In 2011, in its initial report to the Committee on the Rights of the Child under the Optional Protocol on the Involvement of Children in Armed Conflict, India stated:
5. The minimum age for recruitment of prospective officers into the Armed Forces of India (Army, Air Force and Navy) is 16 and half years. However, after enrolment, the recruits undergo training. They are sent to the operational areas only after attaining 18 years of age. The minimum age for recruitment to Central Paramilitary Forces (CPF) is 18 years. Both the Ministry of Home Affairs (MHA) and the Ministry of Defence have stated that no soldier below 18 years of age is deployed. …
6. There is no forced and coerced recruitment into the Armed Forces of India. Hence, article 2 of the Optional Protocol does not apply to India.
7. Recruitment to the Armed Forces in India is purely voluntary and a person below 18 years of age cannot be inducted directly into the Armed Forces and hence, does not take direct part in hostilities. Recruitment of jawans in the Army is carried out through open recruitment rallies and those in the age group of 18–42 years are eligible to apply.
17. India does not face either international or non-international armed conflict situations.
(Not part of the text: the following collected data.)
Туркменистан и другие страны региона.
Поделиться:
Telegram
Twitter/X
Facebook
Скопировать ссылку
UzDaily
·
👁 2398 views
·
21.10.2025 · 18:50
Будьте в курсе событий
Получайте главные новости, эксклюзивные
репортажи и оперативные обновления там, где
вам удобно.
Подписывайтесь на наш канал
However, it had created a protection mandate for children much before ratifying the Optional Protocol on the Rights of the Child on the involvement of children in armed conflict. Article 21 of the Constitution says that no person shall be deprived of his life or personal liberty except according to the procedure established by law. Article 39(e) directs the State to ensure that children are given opportunities and facilities to develop in a healthy manner and in conditions of freedom and dignity, and that they are protected against exploitation and against moral and material abandonment. Article 47 imposes on the State the primary responsibility of ensuring that all the needs of children are met and that their basic rights are fully protected.
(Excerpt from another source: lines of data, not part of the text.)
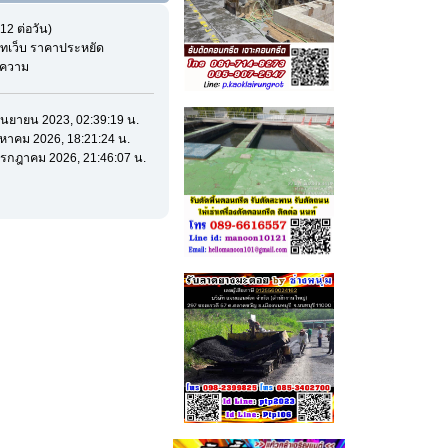
12 ต่อวัน)
ทเว็บ ราคาประหยัด
้อความ
 กันยายน 2023, 02:39:19 น.
สิงหาคม 2026, 18:21:24 น.
 กรกฎาคม 2026, 21:46:07 น.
18. Even though India does not face armed conflict, there are legislative provisions that prevent involvement of children in armed conflict and provide care and protection to children affected by armed conflict.
19. A child affected by armed conflict has been already defined by the Juvenile Justice (Care and Protection of Children) Act (JJ Act), 2000, as a child in need of care and protection. Therefore, all the measures available under this Act are available for such children, which have a standard component of minimum standards to be adhered to. The Act was amended in 2006, making it more responsive to the emerging needs of juvenile justice.
20. The Integrated Child Protection Scheme (ICPS), launched by the MWCD [Ministry of Women and Child Development] in 2009, is a centrally-sponsored scheme that provides a safe and secure environment for overall development of children in need of care and protection, including children in difficult circumstances, such as children affected by, or involved in armed conflict. The objective of the Scheme is to contribute to the improvement in the well-being of children in difficult circumstances, and to the reduction of vulnerabilities to situations and actions that lead to abuse, neglect, exploitation, abandonment and separation of children. These will be achieved by:
(a) Improved access to, and quality of, child protection services;
[(b)] Increased public awareness about the reality of child rights, situation and protection in India;
[(c)] Clearly articulated responsibilities and enforced accountability for child protection;
[(d)] Established and functioning structures at all Government levels for delivery of statutory and support services to children in difficult circumstances;
[(e)] Introduction of operational-evidence-based monitoring and evaluation.